**EXERCISE DETAILS**
An exact copy of all the data below is needed.

**PROVIDED MATERIAL**

Start of Block

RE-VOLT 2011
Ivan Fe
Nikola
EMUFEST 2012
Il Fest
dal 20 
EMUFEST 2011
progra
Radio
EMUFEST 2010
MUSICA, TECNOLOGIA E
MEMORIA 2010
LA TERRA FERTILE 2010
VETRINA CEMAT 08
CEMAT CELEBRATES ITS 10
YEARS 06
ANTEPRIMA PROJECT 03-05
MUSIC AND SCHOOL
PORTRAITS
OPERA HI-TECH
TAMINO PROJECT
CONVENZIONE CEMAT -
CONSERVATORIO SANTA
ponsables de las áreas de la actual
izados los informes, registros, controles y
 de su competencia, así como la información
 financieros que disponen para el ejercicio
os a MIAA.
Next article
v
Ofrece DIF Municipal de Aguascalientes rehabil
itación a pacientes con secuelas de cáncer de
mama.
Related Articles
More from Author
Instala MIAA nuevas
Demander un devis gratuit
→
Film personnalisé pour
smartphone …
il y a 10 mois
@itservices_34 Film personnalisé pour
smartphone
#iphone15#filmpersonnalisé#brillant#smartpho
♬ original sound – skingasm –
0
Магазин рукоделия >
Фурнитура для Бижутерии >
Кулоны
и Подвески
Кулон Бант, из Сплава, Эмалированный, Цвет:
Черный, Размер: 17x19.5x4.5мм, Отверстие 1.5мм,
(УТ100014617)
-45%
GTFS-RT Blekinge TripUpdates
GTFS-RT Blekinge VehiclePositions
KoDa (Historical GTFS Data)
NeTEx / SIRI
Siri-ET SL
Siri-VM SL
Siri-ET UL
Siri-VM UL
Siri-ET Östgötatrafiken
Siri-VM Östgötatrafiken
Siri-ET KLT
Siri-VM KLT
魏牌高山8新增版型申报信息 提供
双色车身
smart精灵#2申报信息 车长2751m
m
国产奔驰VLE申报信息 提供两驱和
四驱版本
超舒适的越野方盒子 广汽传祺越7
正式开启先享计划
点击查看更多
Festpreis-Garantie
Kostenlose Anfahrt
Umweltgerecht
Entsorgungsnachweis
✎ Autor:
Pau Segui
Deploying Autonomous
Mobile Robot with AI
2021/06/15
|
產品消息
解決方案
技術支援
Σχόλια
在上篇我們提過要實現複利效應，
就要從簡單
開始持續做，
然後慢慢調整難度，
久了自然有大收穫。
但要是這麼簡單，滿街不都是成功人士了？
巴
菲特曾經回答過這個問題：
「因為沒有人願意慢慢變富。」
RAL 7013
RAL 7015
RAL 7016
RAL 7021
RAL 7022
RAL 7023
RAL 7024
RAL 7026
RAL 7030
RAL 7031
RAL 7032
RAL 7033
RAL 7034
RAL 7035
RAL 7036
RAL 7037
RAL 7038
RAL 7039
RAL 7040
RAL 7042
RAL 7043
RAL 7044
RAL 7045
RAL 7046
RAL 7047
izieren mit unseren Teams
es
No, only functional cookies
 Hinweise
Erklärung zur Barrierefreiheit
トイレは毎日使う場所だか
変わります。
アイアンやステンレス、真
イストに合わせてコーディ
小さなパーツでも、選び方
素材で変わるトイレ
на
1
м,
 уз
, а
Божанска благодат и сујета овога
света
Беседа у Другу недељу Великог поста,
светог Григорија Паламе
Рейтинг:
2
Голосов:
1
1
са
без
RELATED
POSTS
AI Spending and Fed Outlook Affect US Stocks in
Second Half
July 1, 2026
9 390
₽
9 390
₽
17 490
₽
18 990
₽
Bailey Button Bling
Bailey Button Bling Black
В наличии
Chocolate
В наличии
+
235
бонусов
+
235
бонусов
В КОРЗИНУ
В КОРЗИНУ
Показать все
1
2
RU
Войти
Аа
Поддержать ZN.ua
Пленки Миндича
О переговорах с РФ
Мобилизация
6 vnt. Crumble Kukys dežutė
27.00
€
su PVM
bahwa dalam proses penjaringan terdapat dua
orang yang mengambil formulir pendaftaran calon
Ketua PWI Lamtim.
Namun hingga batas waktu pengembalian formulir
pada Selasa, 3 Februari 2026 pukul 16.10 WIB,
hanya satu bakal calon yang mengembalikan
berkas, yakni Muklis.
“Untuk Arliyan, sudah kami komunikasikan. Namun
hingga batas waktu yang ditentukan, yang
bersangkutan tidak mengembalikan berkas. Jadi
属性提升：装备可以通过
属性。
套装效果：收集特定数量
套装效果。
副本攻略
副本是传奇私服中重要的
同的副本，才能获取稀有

End of Block

**OUTPUT OF THE EXERCISE**
RE-VOLT 2011
Ivan Fe
Nikola
EMUFEST 2012
Il Fest
dal 20 
EMUFEST 2011
progra
Radio
EMUFEST 2010
MUSICA, TECNOLOGIA E
MEMORIA 2010
LA TERRA FERTILE 2010
VETRINA CEMAT 08
CEMAT CELEBRATES ITS 10
YEARS 06
ANTEPRIMA PROJECT 03-05
MUSIC AND SCHOOL
PORTRAITS
OPERA HI-TECH
TAMINO PROJECT
CONVENZIONE CEMAT -
CONSERVATORIO SANTA
ponsables de las áreas de la actual
izados los informes, registros, controles y
 de su competencia, así como la información
 financieros que disponen para el ejercicio
os a MIAA.
Next article
v
Ofrece DIF Municipal de Aguascalientes rehabil
itación a pacientes con secuelas de cáncer de
mama.
Related Articles
More from Author
Instala MIAA nuevas
Demander un devis gratuit
→
Film personnalisé pour
smartphone …
il y a 10 mois
@itservices_34 Film personnalisé pour
smartphone
#iphone15#filmpersonnalisé#brillant#smartpho
♬ original sound – skingasm –
0
Магазин рукоделия >
Фурнитура для Бижутерии >
Кулоны
и Подвески
Кулон Бант, из Сплава, Эмалированный, Цвет:
Черный, Размер: 17x19.5x4.5мм, Отверстие 1.5мм,
(УТ100014617)
-45%
GTFS-RT Blekinge TripUpdates
GTFS-RT Blekinge VehiclePositions
KoDa (Historical GTFS Data)
NeTEx / SIRI
Siri-ET SL
Siri-VM SL
Siri-ET UL
Siri-VM UL
Siri-ET Östgötatrafiken
Siri-VM Östgötatrafiken
Siri-ET KLT
Siri-VM KLT
魏牌高山8新增版型申报信息 提供
双色车身
smart精灵#2申报信息 车长2751m
m
国产奔驰VLE申报信息 提供两驱和
四驱版本
超舒适的越野方盒子 广汽传祺越7
正式开启先享计划
点击查看更多
Festpreis-Garantie
Kostenlose Anfahrt
Umweltgerecht
Entsorgungsnachweis
✎ Autor:
Pau Segui
Deploying Autonomous
Mobile Robot with AI
2021/06/15
|
產品消息
解決方案
技術支援
Σχόλια
在上篇我們提過要實現複利效應，
就要從簡單
開始持續做，
然後慢慢調整難度，
久了自然有大收穫。
但要是這麼簡單，滿街不都是成功人士了？
巴
菲特曾經回答過這個問題：
「因為沒有人願意慢慢變富。」
RAL 7013
RAL 7015
RAL 7016
RAL 7021
RAL 7022
RAL 7023
RAL 7024
RAL 7026
RAL 7030
RAL 7031
RAL 7032
RAL 7033
RAL 7034
RAL 7035
RAL 7036
RAL 7037
RAL 7038
RAL 7039
RAL 7040
RAL 7042
RAL 7043
RAL 7044
RAL 7045
RAL 7046
RAL 7047
izieren mit unseren Teams
es
No, only functional cookies
 Hinweise
Erklärung zur Barrierefreiheit
トイレは毎日使う場所だか
変わります。
アイアンやステンレス、真
イストに合わせてコーディ
小さなパーツでも、選び方
素材で変わるトイレ
на
1
м,
 уз
, а
Божанска благодат и сујета овога
света
Беседа у Другу недељу Великог поста,
светог Григорија Паламе
Рейтинг:
2
Голосов:
1
1
са
без
RELATED
POSTS
AI Spending and Fed Outlook Affect US Stocks in
Second Half
July 1, 2026
9 390
₽
9 390
₽
17 490
₽
18 990
₽
Bailey Button Bling
Bailey Button Bling Black
В наличии
Chocolate
В наличии
+
235
бонусов
+
235
бонусов
В КОРЗИНУ
В КОРЗИНУ
Показать все
1
2
RU
Войти
Аа
Поддержать ZN.ua
Пленки Миндича
О переговорах с РФ
Мобилизация
6 vnt. Crumble Kukys dežutė
27.00
€
su PVM
bahwa dalam proses penjaringan terdapat dua
orang yang mengambil formulir pendaftaran calon
Ketua PWI Lamtim.
Namun hingga batas waktu pengembalian formulir
pada Selasa, 3 Februari 2026 pukul 16.10 WIB,
hanya satu bakal calon yang mengembalikan
berkas, yakni Muklis.
“Untuk Arliyan, sudah kami komunikasikan. Namun
hingga batas waktu yang ditentukan, yang
bersangkutan tidak mengembalikan berkas. Jadi
属性提升：装备可以通过
属性。
套装效果：收集特定数量
套装效果。
副本攻略
副本是传奇私服中重要的
同的副本，才能获取稀有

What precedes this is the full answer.